------ DATA LISTING
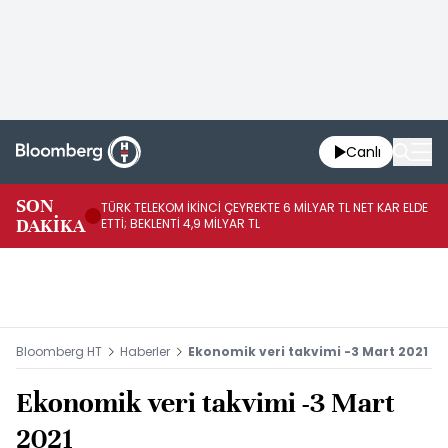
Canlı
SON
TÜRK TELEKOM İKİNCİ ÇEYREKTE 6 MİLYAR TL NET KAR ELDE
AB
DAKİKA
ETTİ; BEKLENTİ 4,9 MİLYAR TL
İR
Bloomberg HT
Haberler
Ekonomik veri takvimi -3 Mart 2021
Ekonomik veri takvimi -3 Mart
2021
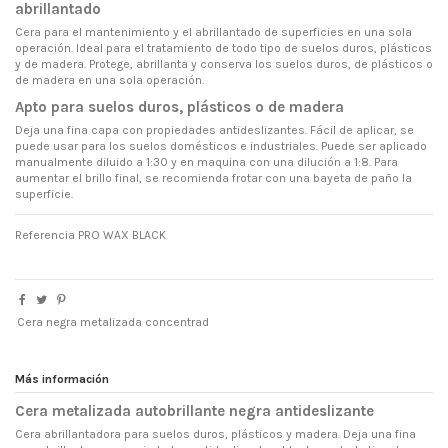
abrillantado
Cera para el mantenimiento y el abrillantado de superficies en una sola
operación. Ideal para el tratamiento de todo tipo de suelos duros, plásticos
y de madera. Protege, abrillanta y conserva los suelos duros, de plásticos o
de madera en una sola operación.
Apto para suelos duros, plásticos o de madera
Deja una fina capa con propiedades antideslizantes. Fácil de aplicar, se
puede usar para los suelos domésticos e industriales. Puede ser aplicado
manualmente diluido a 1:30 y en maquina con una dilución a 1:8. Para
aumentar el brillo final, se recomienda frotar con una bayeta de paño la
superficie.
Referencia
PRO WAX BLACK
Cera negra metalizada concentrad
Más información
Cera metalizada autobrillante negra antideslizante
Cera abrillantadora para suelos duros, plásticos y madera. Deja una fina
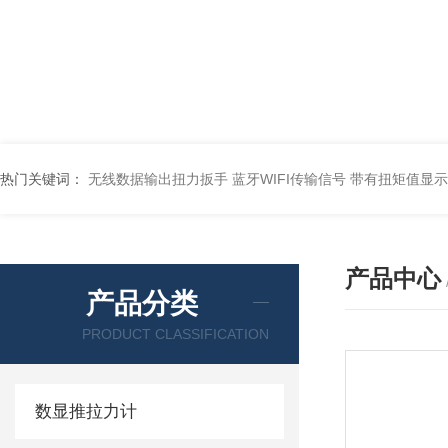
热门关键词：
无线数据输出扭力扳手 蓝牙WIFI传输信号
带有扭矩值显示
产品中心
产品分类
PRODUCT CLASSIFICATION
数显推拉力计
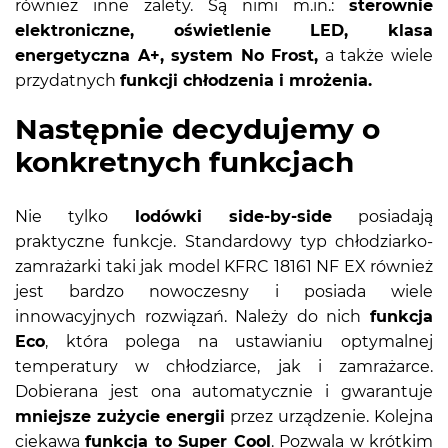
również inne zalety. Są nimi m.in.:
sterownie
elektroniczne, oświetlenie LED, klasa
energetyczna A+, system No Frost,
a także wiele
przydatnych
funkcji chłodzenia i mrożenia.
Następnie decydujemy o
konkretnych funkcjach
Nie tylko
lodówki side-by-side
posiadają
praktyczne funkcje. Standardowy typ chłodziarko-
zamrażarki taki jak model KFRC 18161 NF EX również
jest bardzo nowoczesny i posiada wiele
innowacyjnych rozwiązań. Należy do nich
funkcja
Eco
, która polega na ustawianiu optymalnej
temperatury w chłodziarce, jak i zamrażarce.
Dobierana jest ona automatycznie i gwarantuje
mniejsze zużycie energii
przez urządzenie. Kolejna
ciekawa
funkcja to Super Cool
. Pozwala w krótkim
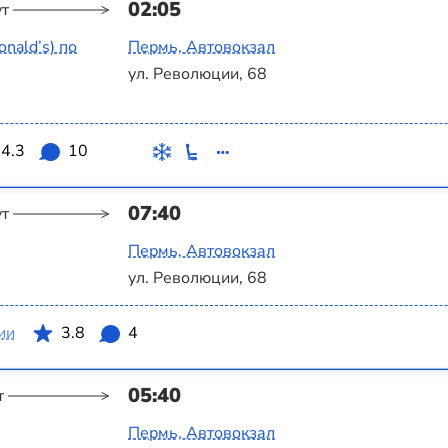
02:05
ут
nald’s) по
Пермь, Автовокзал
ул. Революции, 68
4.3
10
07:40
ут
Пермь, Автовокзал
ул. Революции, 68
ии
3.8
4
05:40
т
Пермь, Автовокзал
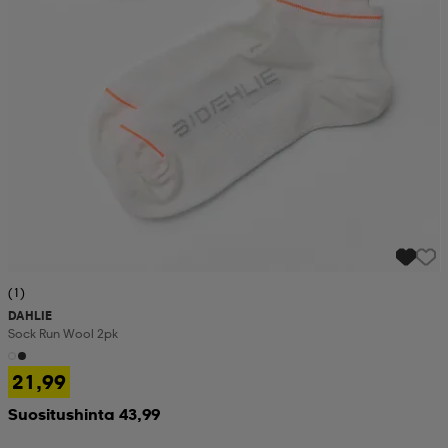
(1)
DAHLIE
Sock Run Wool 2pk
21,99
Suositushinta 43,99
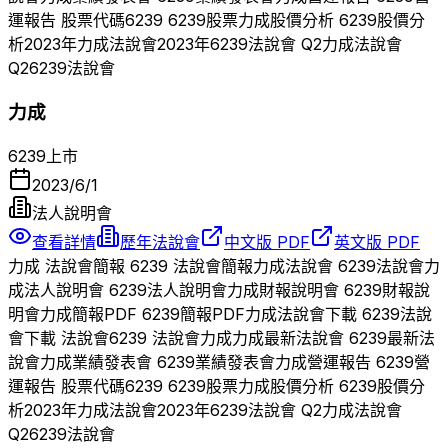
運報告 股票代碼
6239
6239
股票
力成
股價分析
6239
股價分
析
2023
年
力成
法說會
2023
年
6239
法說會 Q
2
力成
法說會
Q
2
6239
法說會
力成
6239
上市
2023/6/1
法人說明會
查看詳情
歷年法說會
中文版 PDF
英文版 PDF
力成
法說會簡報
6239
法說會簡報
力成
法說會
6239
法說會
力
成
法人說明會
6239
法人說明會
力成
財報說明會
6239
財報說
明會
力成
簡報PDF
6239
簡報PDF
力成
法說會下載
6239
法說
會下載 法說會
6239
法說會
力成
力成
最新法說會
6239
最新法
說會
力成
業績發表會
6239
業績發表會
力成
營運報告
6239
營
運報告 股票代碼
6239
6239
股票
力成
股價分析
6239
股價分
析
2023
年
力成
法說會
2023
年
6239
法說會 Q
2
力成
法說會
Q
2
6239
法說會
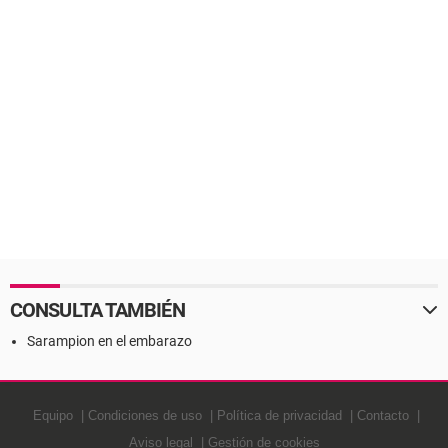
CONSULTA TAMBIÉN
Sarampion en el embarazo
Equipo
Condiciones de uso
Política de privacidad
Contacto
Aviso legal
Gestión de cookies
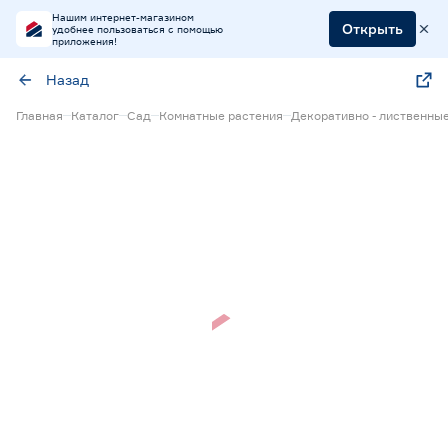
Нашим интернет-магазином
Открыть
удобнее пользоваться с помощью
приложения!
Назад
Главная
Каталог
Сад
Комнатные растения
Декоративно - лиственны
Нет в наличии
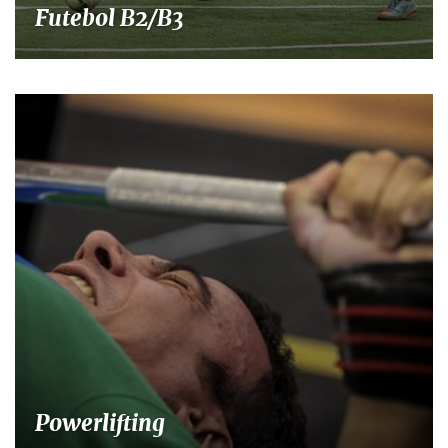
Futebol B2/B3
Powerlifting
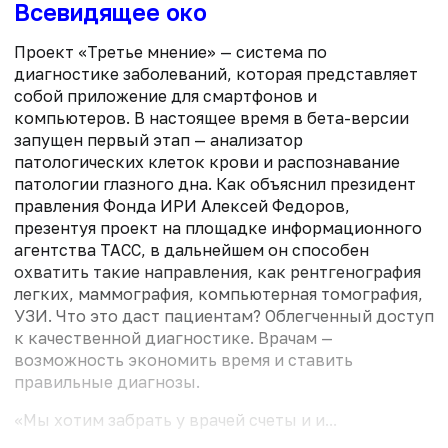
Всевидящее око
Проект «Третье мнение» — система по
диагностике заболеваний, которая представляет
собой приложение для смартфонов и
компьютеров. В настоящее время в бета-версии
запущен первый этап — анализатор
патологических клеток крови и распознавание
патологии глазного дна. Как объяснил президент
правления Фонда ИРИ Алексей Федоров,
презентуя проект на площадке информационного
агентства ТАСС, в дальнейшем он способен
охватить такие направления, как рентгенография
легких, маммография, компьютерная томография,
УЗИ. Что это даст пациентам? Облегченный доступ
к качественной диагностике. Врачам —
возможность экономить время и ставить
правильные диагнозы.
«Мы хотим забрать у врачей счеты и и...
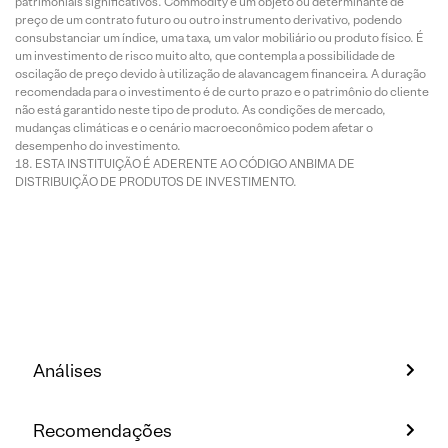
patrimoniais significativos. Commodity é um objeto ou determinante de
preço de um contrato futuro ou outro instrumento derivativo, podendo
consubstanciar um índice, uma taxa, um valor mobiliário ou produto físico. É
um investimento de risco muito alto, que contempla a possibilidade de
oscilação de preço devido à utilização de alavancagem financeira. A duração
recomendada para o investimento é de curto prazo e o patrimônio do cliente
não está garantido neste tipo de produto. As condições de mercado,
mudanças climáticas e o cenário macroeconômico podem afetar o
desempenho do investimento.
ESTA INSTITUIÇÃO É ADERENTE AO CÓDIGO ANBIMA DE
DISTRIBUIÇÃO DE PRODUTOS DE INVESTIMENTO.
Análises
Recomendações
------------
------ DATA LISTING
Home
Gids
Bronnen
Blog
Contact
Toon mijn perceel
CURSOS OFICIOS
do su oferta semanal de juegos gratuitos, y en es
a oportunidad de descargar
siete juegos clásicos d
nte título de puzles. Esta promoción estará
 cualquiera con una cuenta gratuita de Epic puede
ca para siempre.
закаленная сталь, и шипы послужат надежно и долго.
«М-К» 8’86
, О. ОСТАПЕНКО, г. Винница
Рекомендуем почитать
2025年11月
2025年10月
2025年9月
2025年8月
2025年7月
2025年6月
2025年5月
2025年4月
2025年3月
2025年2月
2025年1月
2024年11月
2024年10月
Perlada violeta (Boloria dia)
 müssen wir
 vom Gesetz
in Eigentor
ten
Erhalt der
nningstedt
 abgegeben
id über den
------------
The records are given above. Copy each line in them that holds "operación".

operación. Ideal para el tratamiento de todo tipo de suelos duros, plásticos
de madera en una sola operación.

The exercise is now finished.